Il a classé 194 pays. Bien qu’aucun pays africain ne figure dans le Top 50, il y en a tout de même 12 sur les 54 du continent dans le Top 100.

Le Kenya figure à la 52ème position mondiale, suivi de la Tunisie, de Maurice, de l’Afrique du Sud et du Ghana qui occupent respectivement les 54ème, 60ème, 68ème  et 75ème places. Les autres pays africains qui figurent dans le Top 100 sont le Maroc, l’Ouganda, le Sénégal, la Tanzanie et le Rwanda, classés respectivement 80ème, 91ème, 93ème, 94ème et 99ème.

Les indicateurs pris en compte dans l’élaboration de ce classement incluent les lois sur la protection des données personnelles, l’existence d’une stratégie nationale sur l’IA, l’accès aux données publiques, la réalité de l’e-gouvernement, les compétences technologiques, la capacité d’innovation du secteur privé, le nombre de start-up orientées vers l’IA, l’importance des TIC dans la vision future du gouvernement.

Selon le CRDI et Oxford Insights, l’IA a le pouvoir de transformer la manière dont les gouvernements du monde entier fournissent les services publics. Mais ils craignent des conséquences désastreuses du fait de l’adoption asymétrique de cette technologie à travers le monde.

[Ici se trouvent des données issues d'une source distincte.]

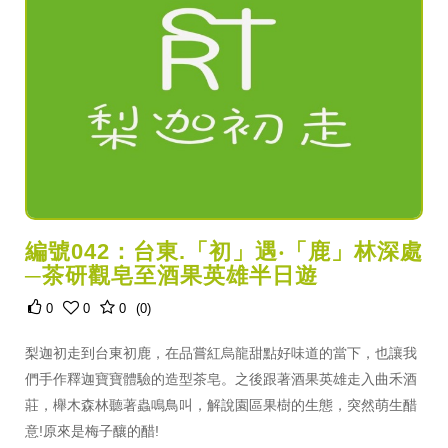
編號042：台東.「初」遇‧「鹿」林深處
─茶研觀皂至酒果英雄半日遊
0
0
0
(0)
梨迦初走到台東初鹿，在品嘗紅烏龍甜點好味道的當下，也讓我
們手作釋迦寶寶體驗的造型茶皂。之後跟著酒果英雄走入曲禾酒
莊，櫸木森林聽著蟲鳴鳥叫，解說園區果樹的生態，突然萌生醋
意!原來是梅子釀的醋!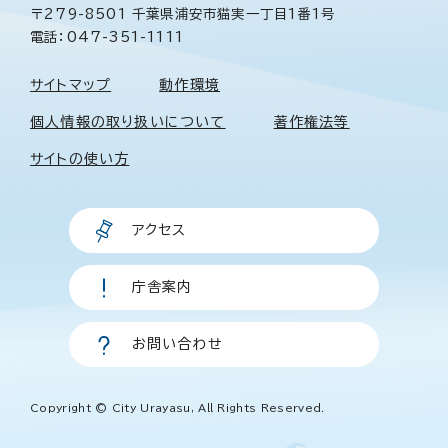
〒279-8501 千葉県浦安市猫実一丁目1番1号
電話：047-351-1111
サイトマップ
動作環境
個人情報の取り扱いについて
著作権法等
サイトの使い方
アクセス
庁舎案内
お問い合わせ
Copyright © City Urayasu, All Rights Reserved.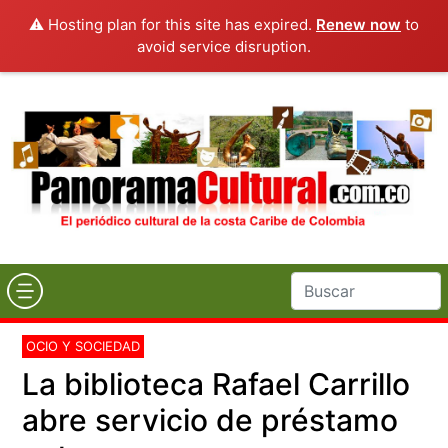
⚠️ Hosting plan for this site has expired.
Renew now
to
avoid service disruption.
OCIO Y SOCIEDAD
La biblioteca Rafael Carrillo
abre servicio de préstamo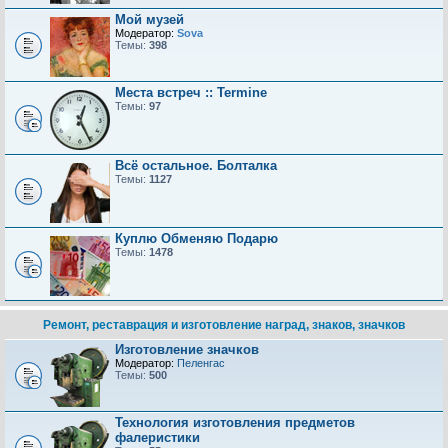
Мой музей
Модератор:
Sova
Темы:
398
Места встреч :: Termine
Темы:
97
Всё остальное. Болталка
Темы:
1127
Куплю Обменяю Подарю
Темы:
1478
Ремонт, реставрация и изготовление наград, знаков, значков
Изготовление значков
Модератор:
Пеленгас
Темы:
500
Технология изготовления предметов
фалеристики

« Les technologies de l’Intelligence Artificielle (IA) devraient ajouter 15 000 milliards de dollars à l’économie mondiale, d’ici 2030 […] Les gouvernements des pays du Nord sont mieux placés que ceux du Sud pour tirer parti de ces gains. Il existe donc un risque que les pays du Sud soient laissés pour compte par la prétendue quatrième révolution industrielle. Non seulement ils ne récolteront pas les avantages potentiels de l’IA, mais il y a aussi le risque que leur mise en œuvre inégale aggrave les inégalités mondiales », redoutent le CRDI et Oxford Insights.